This article is based on perhaps my favourite question, ‘Who taught you what to eat for breakfast?’.
After talking to well over a 1000 people about food there are certain patterns that tend to emerge, here in Australia the pattern that has come to pass is one that has set the general population up with the one of the highest rates of heart disease and obesity in the world.
As we grow up we learn about the foods that we eat from mostly our parents, who learnt it from their parents and so on. What this means is that we might end up doing things that may not be the best thing for our health, but we continue to do it because that is what we have always done. At some point we need to stop and take a look at what we are eating because we have gotten further away from what food and fuel our body will run best on.
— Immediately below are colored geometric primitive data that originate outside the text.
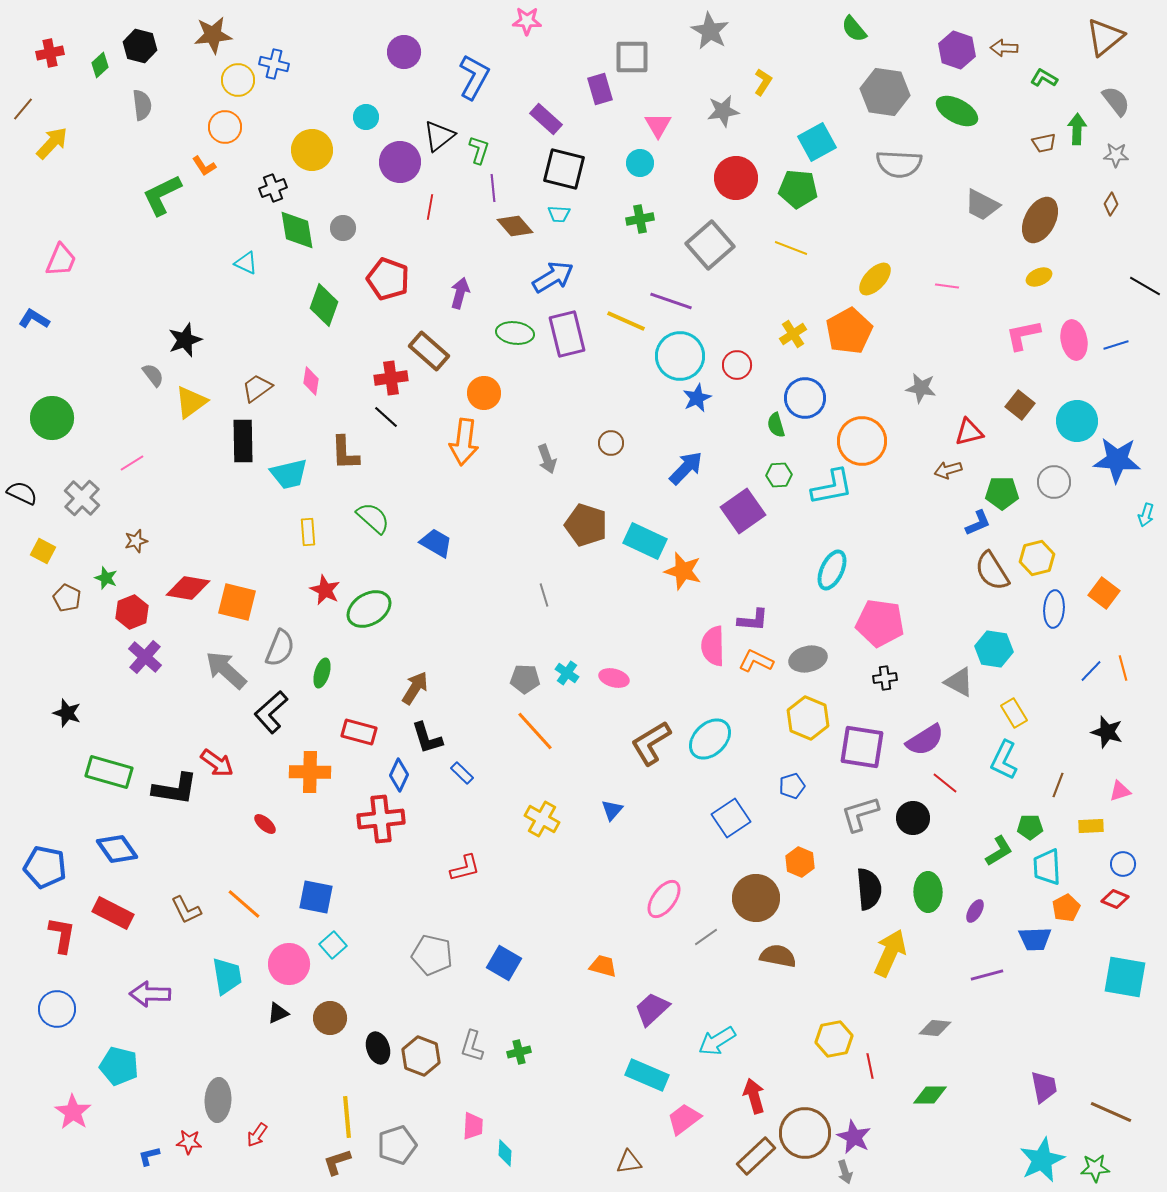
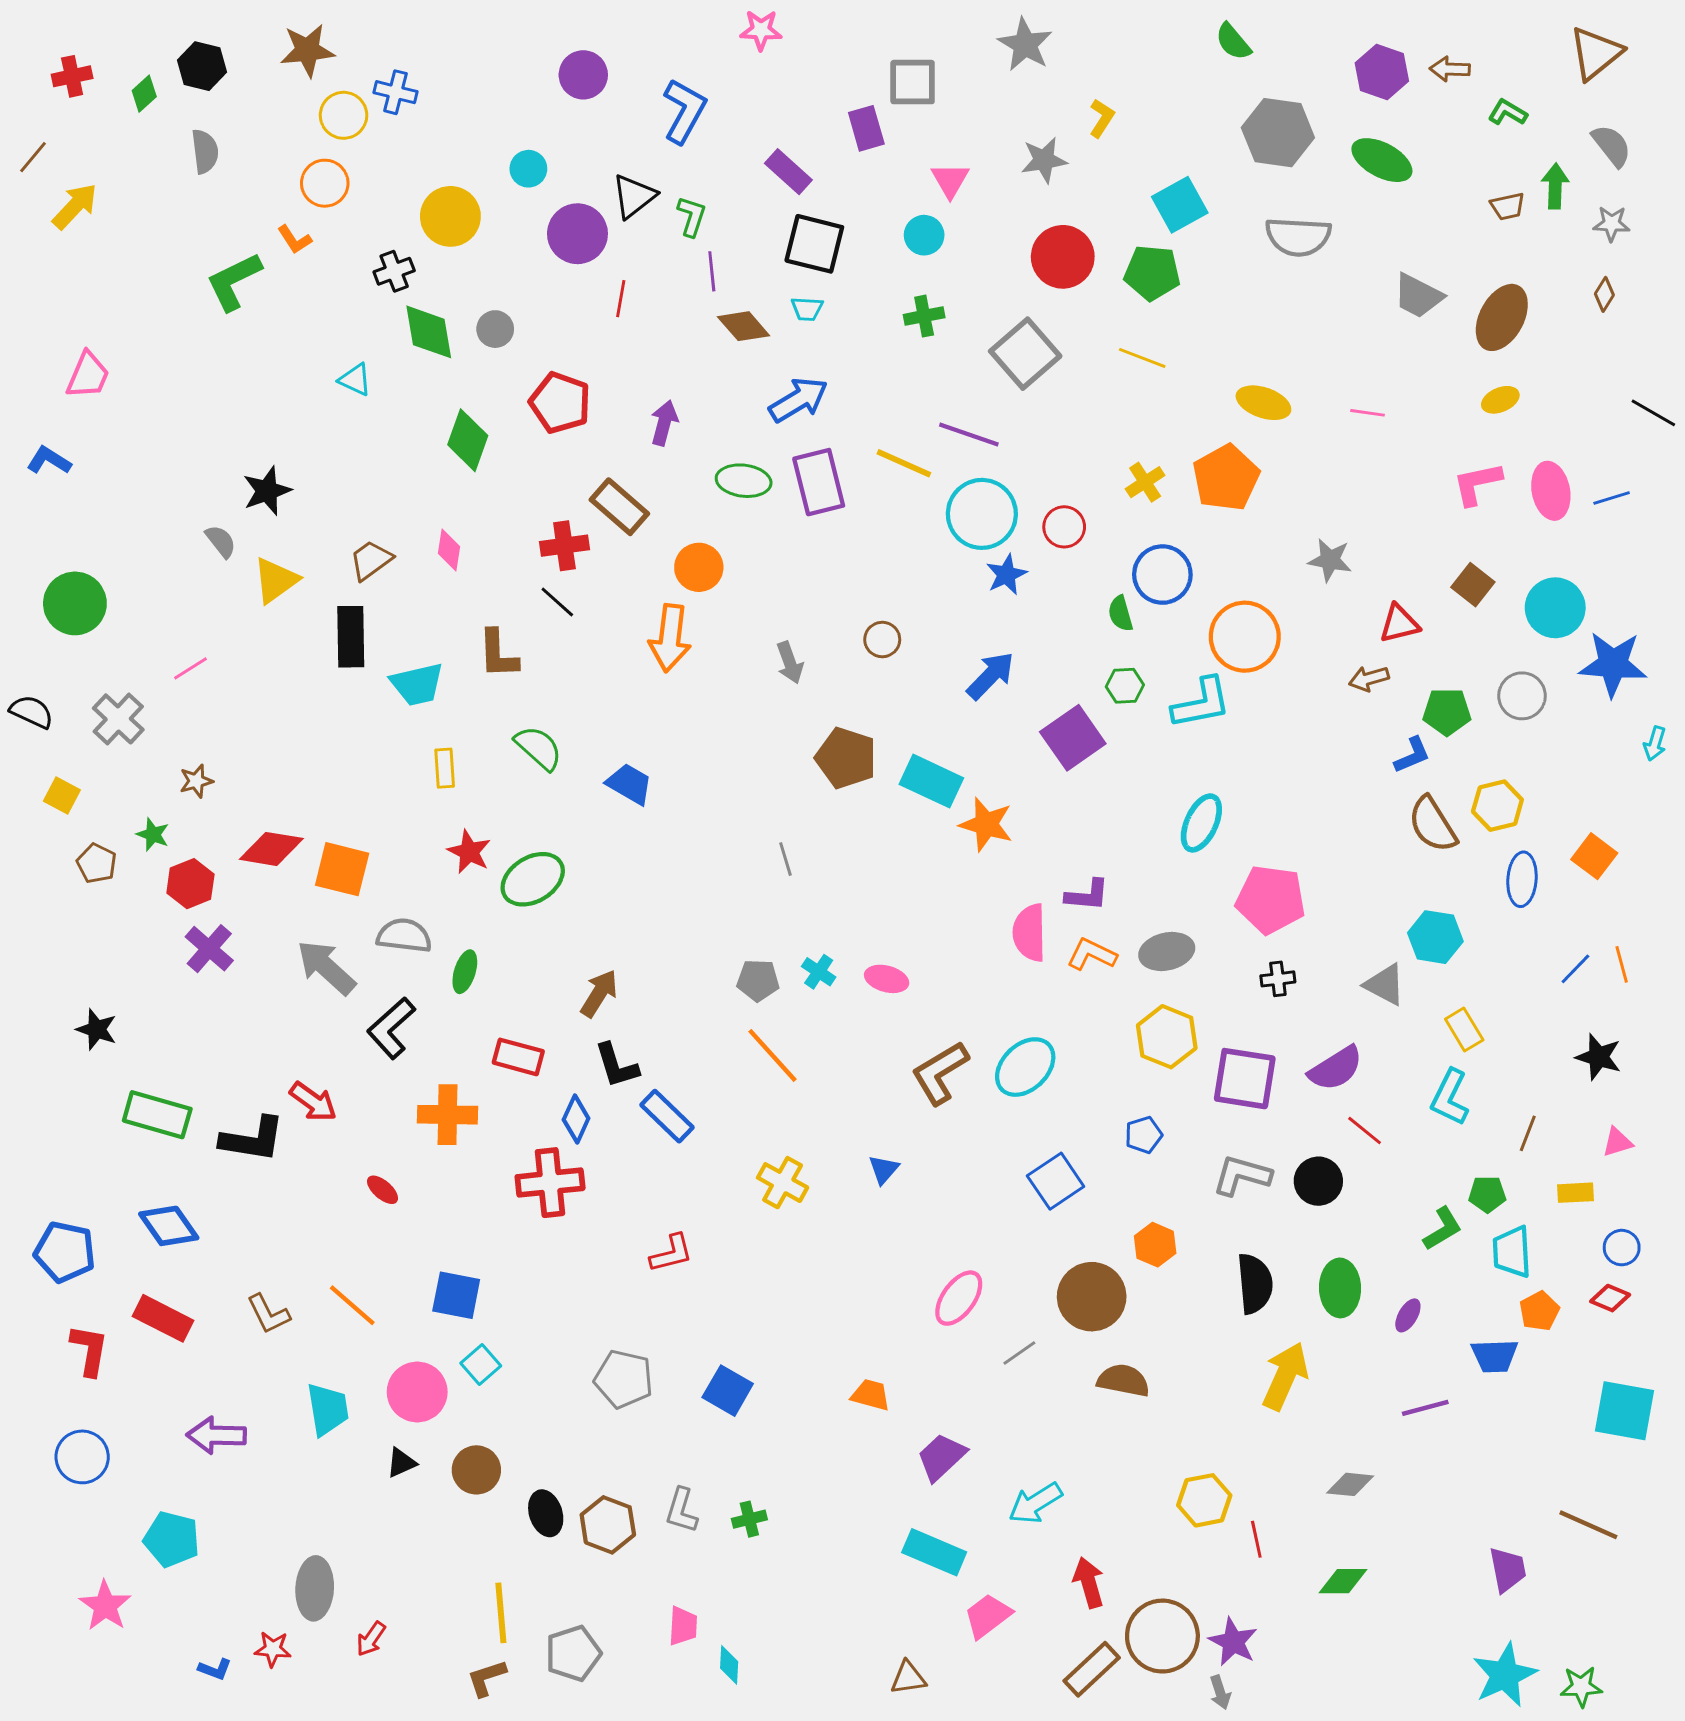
yellow ellipse: (875, 279) -> (1263, 403), turned 66
gray semicircle: (280, 648) -> (404, 936), turned -105
blue rectangle: (462, 773) -> (667, 1116), size x1.6
gray L-shape: (860, 814) -> (1242, 1175), turned 33
brown line: (1111, 1112) -> (1588, 1525), moved
blue L-shape: (149, 1156) -> (215, 1669), turned -145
What this reflects is that we might look at changing the type and timing of the food that we consume on a daily basis. What this looks like is getting to the point where we are having a larger amount of the nutrition and fuel into the body before it needs it, that is earlier in the day.
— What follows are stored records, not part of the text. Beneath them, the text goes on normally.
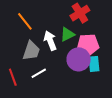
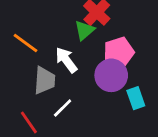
green triangle: (67, 34) -> (84, 30), moved
cyan rectangle: (94, 64) -> (136, 98), moved

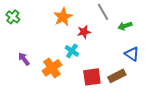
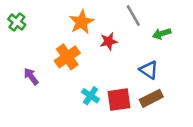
cyan cross: (72, 51) -> (91, 96), moved
blue triangle: (132, 54) -> (149, 70), moved
orange cross: (52, 68) -> (67, 57), moved

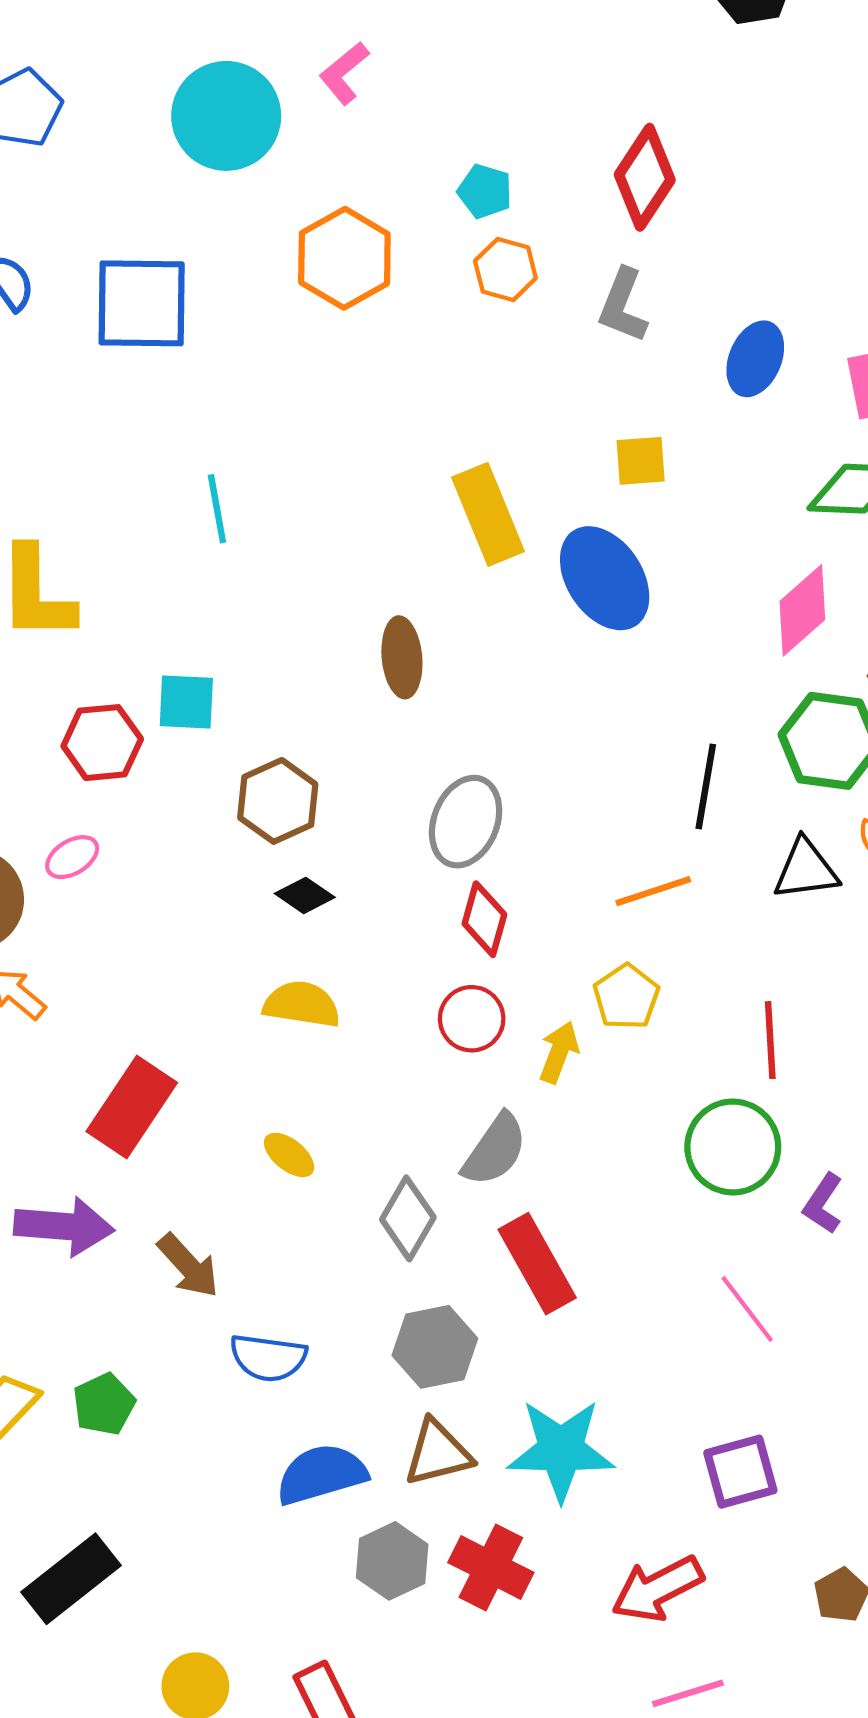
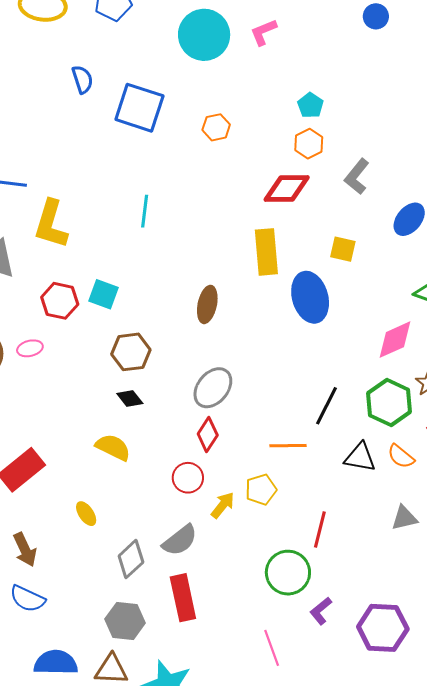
red diamond: (645, 177) -> (287, 188), moved, turned 39
orange hexagon: (344, 258) -> (216, 127), moved, size x0.6
blue semicircle: (268, 1358) -> (27, 599), moved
Consider this, when we have food in our body that is available for fuel it means that we run on energy derived from that food, however what happens if there is no energy from food? This is a common picture with most of the energy demands that we have in our day (mental work, physical etc.) will generally fall into the early part of the day. If there is no fuel available from food that has been consumed then our body will switch to energy made from our hormones.
This is a common picture in those that experience high levels or sustained levels of stress (think adrenaline). In situations like this we experience this flight and flight state our body changes how it generates the energy that our body will function on.
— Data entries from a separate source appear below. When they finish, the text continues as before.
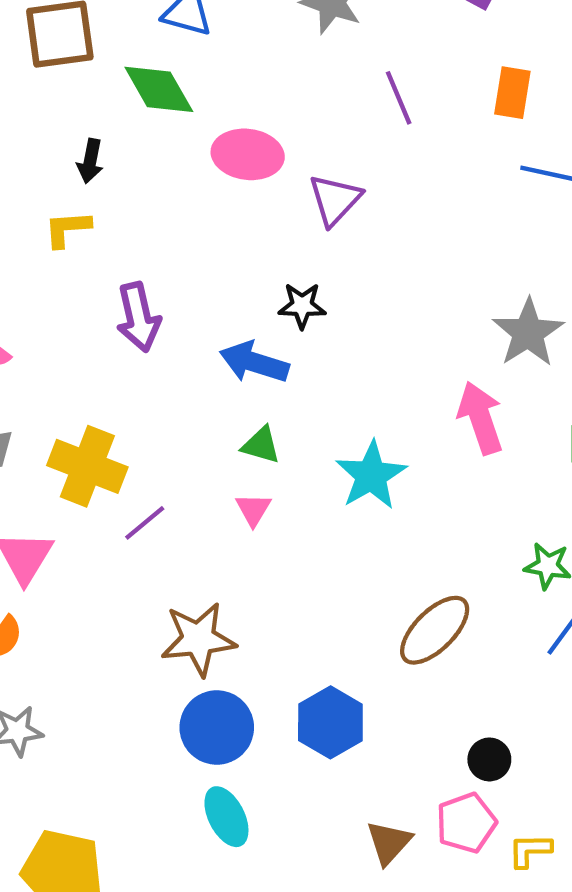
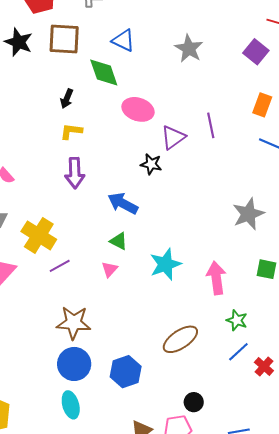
purple line: (399, 98) -> (211, 125), moved
yellow L-shape: (67, 229) -> (71, 131), moved
black star: (302, 306) -> (151, 164), moved
pink arrow: (480, 418) -> (216, 278), moved

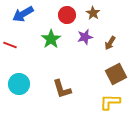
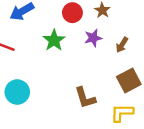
brown L-shape: (62, 89) -> (85, 98), moved

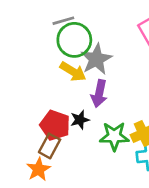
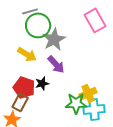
yellow arrow: (73, 72) -> (27, 54), moved
purple arrow: (99, 94) -> (56, 64), turned -54
green star: (114, 136) -> (76, 103), moved

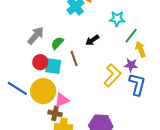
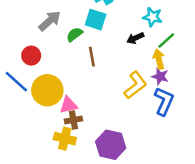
black arrow: (92, 40) -> (135, 38), moved
yellow arrow: (141, 49) -> (159, 59), moved
red circle: (40, 62) -> (31, 56), moved
cyan square: (53, 66) -> (96, 20), moved
brown cross: (55, 113) -> (73, 120), moved, turned -32

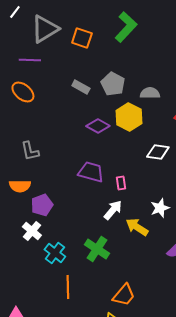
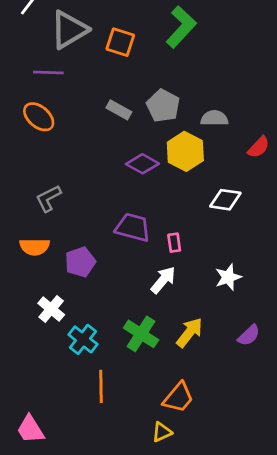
gray L-shape: (30, 151) -> (48, 198), turned 75
purple pentagon: (42, 205) -> (80, 262), moved
yellow arrow: (137, 227) -> (189, 332), moved, turned 95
What this will normally look like is someone that says they feel fine (not hungry and enough energy) all through the day and then as soon as they sit down or relax in the evening they are flat and can’t get up again. Often as well this will lead to eating sweets and simple carbohydrates as snack foods in the evening in an attempt to recover the energy deficit.
One of the most simple ways this can be avoided by having a larger amount of better quality food in the early part of the day. By having a larger meal this means that you blood sugars are better balanced through the day which then in turn you make better food choices later in the day.
You might have made the choice to make breakfast a bigger part of your daily routine, the question then is what do I actually eat!?
Think about how to include these three aspects into a meal that will fall into the early part of the day. Protein, good fats and vegetables.
Protein is an important when it comes to balancing blood glucose levels, the rate at which protein is digested means that there is a slower release of energy into the blood stream. What this means is that there isn’t the high highs that might be experienced from a refined sugar which is great because you avoid the low lows.
Some examples are: White meats (chicken and fish) red meats (beef, lamb or kangaroo), eggs, nuts and seeds (cashew, walnuts, macadamia), tofu/temph.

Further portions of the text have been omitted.